Items listed in a dataset:
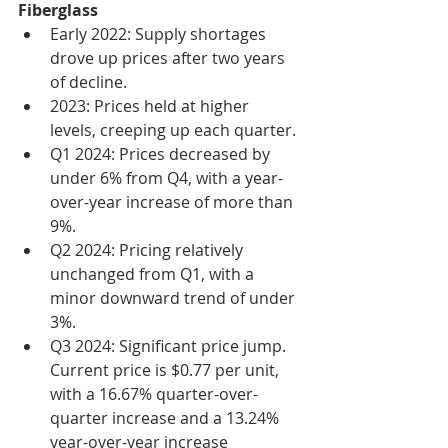
Fiberglass
Early 2022: Supply shortages 
drove up prices after two years 
of decline.
2023: Prices held at higher 
levels, creeping up each quarter.
Q1 2024: Prices decreased by 
under 6% from Q4, with a year-
over-year increase of more than 
9%.
Q2 2024: Pricing relatively 
unchanged from Q1, with a 
minor downward trend of under 
3%.
Q3 2024: Significant price jump. 
Current price is $0.77 per unit, 
with a 16.67% quarter-over-
quarter increase and a 13.24% 
year-over-year increase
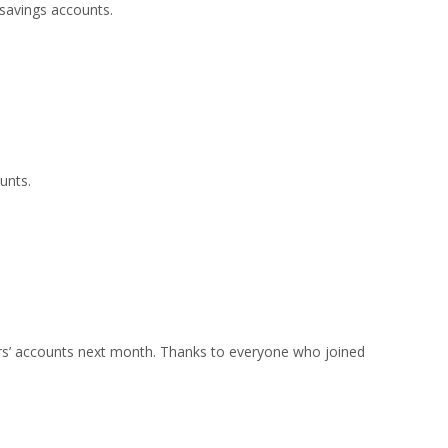
savings accounts.
unts.
ers’ accounts next month. Thanks to everyone who joined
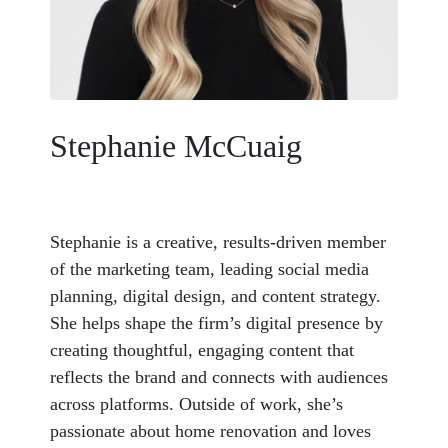
Stephanie McCuaig
Stephanie is a creative, results-driven member
of the marketing team, leading social media
planning, digital design, and content strategy.
She helps shape the firm’s digital presence by
creating thoughtful, engaging content that
reflects the brand and connects with audiences
across platforms. Outside of work, she’s
passionate about home renovation and loves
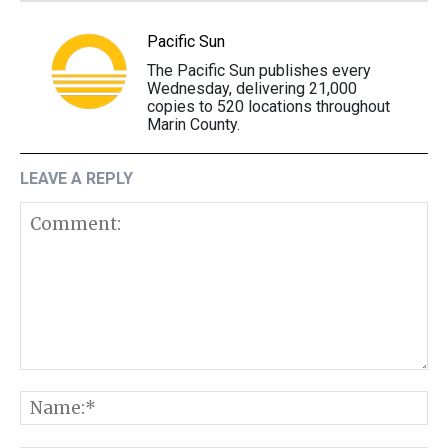
Pacific Sun
The Pacific Sun publishes every
Wednesday, delivering 21,000
copies to 520 locations throughout
Marin County.
LEAVE A REPLY
Comment:
N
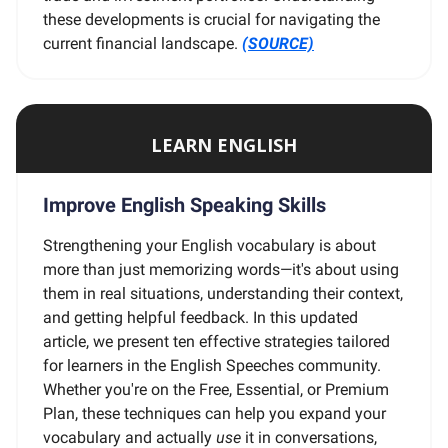
these developments is crucial for navigating the
current financial landscape.
(SOURCE)
LEARN ENGLISH
Improve English Speaking Skills
Strengthening your English vocabulary is about
more than just memorizing words—it's about using
them in real situations, understanding their context,
and getting helpful feedback. In this updated
article, we present ten effective strategies tailored
for learners in the English Speeches community.
Whether you're on the Free, Essential, or Premium
Plan, these techniques can help you expand your
vocabulary and actually
use
it in conversations,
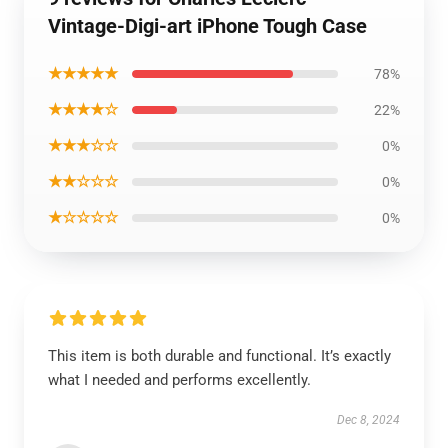
Vintage-Digi-art iPhone Tough Case
★★★★★
78%
★★★★☆
22%
★★★☆☆
0%
★★☆☆☆
0%
★☆☆☆☆
0%
This item is both durable and functional. It’s exactly
what I needed and performs excellently.
Dec 8, 2024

Task prompt
Leaving every picture aside, reproduce exactly the lines above from the one with "Current price is" up to and including the one with "article, we present", and no others.

Reply to the exercise
Current price is $0.77 per unit, 
with a 16.67% quarter-over-
quarter increase and a 13.24% 
year-over-year increase
savings accounts.
unts.
ers’ accounts next month. Thanks to everyone who joined
Stephanie McCuaig
Stephanie is a creative, results-driven member
of the marketing team, leading social media
planning, digital design, and content strategy.
She helps shape the firm’s digital presence by
creating thoughtful, engaging content that
reflects the brand and connects with audiences
across platforms. Outside of work, she’s
passionate about home renovation and loves
Pacific Sun
The Pacific Sun publishes every
Wednesday, delivering 21,000
copies to 520 locations throughout
Marin County.
LEAVE A REPLY
Comment:
N
these developments is crucial for navigating the
current financial landscape.
(SOURCE)
LEARN ENGLISH
Improve English Speaking Skills
Strengthening your English vocabulary is about
more than just memorizing words—it's about using
them in real situations, understanding their context,
and getting helpful feedback. In this updated
article, we present ten effective strategies tailored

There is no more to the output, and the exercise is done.